Свеча внутри стеклянного шара догорела и погасла — в комнате стало темнее.
— Что я должен сказать ему? — спросил Эгерт.
Декан пожал плечом:
— Что хотите. Вы изменились достаточно, чтобы самому решать… Не пытайтесь разжалобить его — это не поможет; не унижайтесь, но и не вздумайте дерзить — будет только хуже. А главное, Эгерт, хорошенько подумайте: под силу ли вам вообще эта встреча? Может статься, он наградит вас чем-нибудь ещё, да таким, что прежнее заклятье покажется шуткой?
Декан испытующе склонил голову к плечу; Эгерт прошептал едва слышно:
— Страшно, конечно… Но я ведь уже виделся с ним однажды… Возможно, я найду слова… Я найду.
Эгерт слушал лекцию господина ректора, когда, порхающая по рядам, как бабочка, передаваемая из рук в руки, в зале обнаружилась записка. Эгерт не обратил на неё никакого внимания, и потому свистящий шёпот заставил его подскочить:
— Эй! Солль!
Записка была свёрнута трубочкой, и надпись на ней не оставляла сомнения в том, что послание адресовано именно Эгерту; удивлённо развернув жёсткую бумагу, Солль прочитал короткую надпись посреди чистого листа: «Он в городе».
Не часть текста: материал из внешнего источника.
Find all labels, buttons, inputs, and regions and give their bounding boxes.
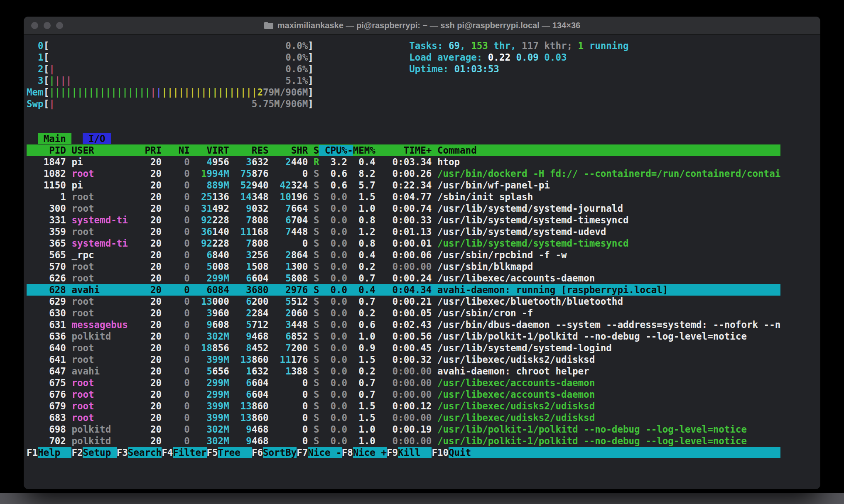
- process-row[interactable]: 1150 pi 20 0 889M 52940 42324 S 0.6 5.7 …: [27, 179, 780, 191]
- process-row[interactable]: 641 root 20 0 399M 13860 11176 S 0.0 1.5…: [27, 354, 780, 365]
- fnlabel-F8[interactable]: Nice +: [353, 447, 387, 458]
- process-row[interactable]: 1 root 20 0 25136 14348 10196 S 0.0 1.5 …: [27, 191, 780, 203]
- process-row[interactable]: 359 root 20 0 36140 11168 7448 S 0.0 1.2…: [27, 226, 780, 237]
- process-row[interactable]: 565 _rpc 20 0 6840 3256 2864 S 0.0 0.4 0…: [27, 249, 780, 261]
- process-row[interactable]: 629 root 20 0 13000 6200 5512 S 0.0 0.7 …: [27, 296, 780, 307]
- tab-main[interactable]: Main: [38, 133, 71, 144]
- tab-io[interactable]: I/O: [83, 133, 111, 144]
- process-row[interactable]: 300 root 20 0 31492 9032 7664 S 0.0 1.0 …: [27, 203, 780, 214]
- cell-mem: 0.4: [347, 284, 375, 295]
- process-row[interactable]: 683 root 20 0 399M 13860 0 S 0.0 1.5 0:0…: [27, 412, 780, 423]
- cell-res: [235, 238, 246, 249]
- cell-res: 1: [246, 366, 252, 377]
- cell-time: 0:22.34: [375, 180, 432, 191]
- cell-shr: [274, 354, 280, 365]
- process-row[interactable]: 365 systemd-ti 20 0 92228 7808 0 S 0.0 0…: [27, 237, 780, 249]
- process-row[interactable]: 647 avahi 20 0 5656 1632 1388 S 0.0 0.2 …: [27, 365, 780, 377]
- process-row[interactable]: 679 root 20 0 399M 13860 0 S 0.0 1.5 0:0…: [27, 400, 780, 412]
- process-row[interactable]: 630 root 20 0 3960 2284 2060 S 0.0 0.2 0…: [27, 307, 780, 319]
- fnkey-F6[interactable]: F6: [252, 447, 263, 458]
- cell-shr: 0: [302, 238, 308, 249]
- fnkey-F2[interactable]: F2: [71, 447, 83, 458]
- cell-res: 9: [246, 203, 252, 214]
- cell-command: /usr/libexec/udisks2/udisksd: [432, 412, 595, 423]
- fnlabel-F5[interactable]: Tree: [218, 447, 252, 458]
- cell-pid: 640: [27, 343, 66, 353]
- process-row[interactable]: 676 root 20 0 299M 6604 0 S 0.0 0.7 0:00…: [27, 389, 780, 400]
- cell-virt: [195, 424, 206, 435]
- fnlabel-F10[interactable]: Quit: [449, 447, 482, 458]
- fnkey-F9[interactable]: F9: [387, 447, 398, 458]
- fnlabel-F6[interactable]: SortBy: [263, 447, 297, 458]
- window-title: maximiliankaske — pi@raspberrypi: ~ — ss…: [24, 21, 820, 30]
- cell-shr: 7: [285, 343, 291, 353]
- fnlabel-F4[interactable]: Filter: [173, 447, 206, 458]
- fnkey-F4[interactable]: F4: [162, 447, 173, 458]
- cell-res: [235, 250, 246, 260]
- minimize-button[interactable]: [44, 22, 51, 29]
- selected-process-row[interactable]: 628 avahi 20 0 6084 3680 2976 S 0.0 0.4 …: [27, 284, 780, 296]
- process-row[interactable]: 626 root 20 0 299M 6604 5808 S 0.0 0.7 0…: [27, 272, 780, 284]
- cell-ni: 0: [162, 319, 190, 330]
- process-row[interactable]: 631 messagebus 20 0 9608 5712 3448 S 0.0…: [27, 319, 780, 330]
- header-fill: [477, 145, 780, 156]
- meter-bar: |: [150, 87, 156, 98]
- process-row[interactable]: 331 systemd-ti 20 0 92228 7808 6704 S 0.…: [27, 214, 780, 226]
- cell-res: 9: [246, 435, 252, 446]
- fnkey-F10[interactable]: F10: [432, 447, 449, 458]
- cell-ni: 0: [162, 343, 190, 353]
- cell-virt: 31: [201, 203, 212, 214]
- fnlabel-F7[interactable]: Nice -: [308, 447, 341, 458]
- cell-mem: 0.7: [347, 389, 375, 400]
- titlebar[interactable]: maximiliankaske — pi@raspberrypi: ~ — ss…: [24, 17, 820, 35]
- cell-shr: [274, 226, 285, 237]
- gap: [190, 250, 196, 260]
- cell-command: avahi-daemon: chroot helper: [432, 366, 589, 377]
- cell-mem: 1.5: [347, 412, 375, 423]
- cell-shr: 300: [291, 261, 308, 272]
- process-row[interactable]: 1082 root 20 0 1994M 75876 0 S 0.6 8.2 0…: [27, 168, 780, 179]
- cell-pid: 676: [27, 389, 66, 400]
- cell-state: S: [314, 331, 319, 342]
- cell-mem: 1.0: [347, 331, 375, 342]
- fnkey-F8[interactable]: F8: [342, 447, 353, 458]
- cell-res: 712: [252, 319, 269, 330]
- cell-state: S: [314, 168, 319, 179]
- cell-pri: 20: [133, 308, 162, 318]
- fnkey-F3[interactable]: F3: [117, 447, 128, 458]
- fnlabel-F1[interactable]: Help: [38, 447, 71, 458]
- process-row[interactable]: 675 root 20 0 299M 6604 0 S 0.0 0.7 0:00…: [27, 377, 780, 389]
- cell-pri: 20: [133, 354, 162, 365]
- cell-shr: 1: [285, 261, 291, 272]
- gap: [66, 424, 72, 435]
- process-table-header[interactable]: PID USER PRI NI VIRT RES SHR S CPU%-MEM%…: [27, 144, 780, 156]
- fnlabel-F2[interactable]: Setup: [83, 447, 116, 458]
- fnkey-F1[interactable]: F1: [27, 447, 38, 458]
- cell-res: 13: [240, 354, 252, 365]
- process-row[interactable]: 570 root 20 0 5008 1508 1300 S 0.0 0.2 0…: [27, 261, 780, 272]
- cell-pri: 20: [133, 366, 162, 377]
- cell-virt: 492: [212, 203, 229, 214]
- cell-shr: [274, 238, 302, 249]
- close-button[interactable]: [31, 22, 38, 29]
- process-row[interactable]: 698 polkitd 20 0 302M 9468 0 S 0.0 1.0 0…: [27, 423, 780, 435]
- cell-virt: 136: [212, 191, 229, 202]
- gap: [66, 366, 72, 377]
- cell-cpu: 0.0: [319, 238, 347, 249]
- gap: [190, 435, 196, 446]
- terminal-content: 0[ 0.0%] Tasks: 69, 153 thr, 117 kthr; 1…: [24, 35, 820, 458]
- zoom-button[interactable]: [56, 22, 63, 29]
- process-row[interactable]: 640 root 20 0 18856 8452 7200 S 0.0 0.9 …: [27, 342, 780, 354]
- fnlabel-F3[interactable]: Search: [128, 447, 162, 458]
- fnlabel-F9[interactable]: Kill: [398, 447, 432, 458]
- cell-res: [235, 377, 246, 388]
- cell-res: [235, 191, 240, 202]
- fnkey-F7[interactable]: F7: [297, 447, 308, 458]
- cell-time: 0:00.05: [375, 308, 432, 318]
- process-row[interactable]: 636 polkitd 20 0 302M 9468 6852 S 0.0 1.…: [27, 330, 780, 342]
- process-row[interactable]: 702 polkitd 20 0 302M 9468 0 S 0.0 1.0 0…: [27, 435, 780, 447]
- fnkey-F5[interactable]: F5: [207, 447, 218, 458]
- cell-virt: 299M: [207, 377, 229, 388]
- cell-state: S: [314, 191, 319, 202]
- process-row[interactable]: 1847 pi 20 0 4956 3632 2440 R 3.2 0.4 0:…: [27, 156, 780, 168]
Дребезжащий голос господина ректора взорвался в его ушах разбитым стеклом, чтобы тут же отдалиться, затихнуть и обернуться жужжанием бьющейся в стекло мухи.
До праздника оставалось три дня; краснощёкие служанки выбивались из сил, таская переполненные корзины со снедью; из окрестных сёл съезжались торговцы мясом — прямо на улицах торговали окровавленными поросячьими тушами, свиными и коровьими головами, кроличьими окорочками и целыми связками битой птицы. Эгерта мутило, когда взгляд его случайно падал на равнодушную безглазую морду, насаженную для продажи на железный штырь.
Человеческое море несло его дальше и дальше по улицам. Лихорадочно вглядываясь во все обращённые к нему лица, он несколько раз вздрагивал, обливался потом и кидался вперёд — и каждый раз, обознавшись, останавливался, чтобы успокоить дыхание и унять бешено колотящееся сердце.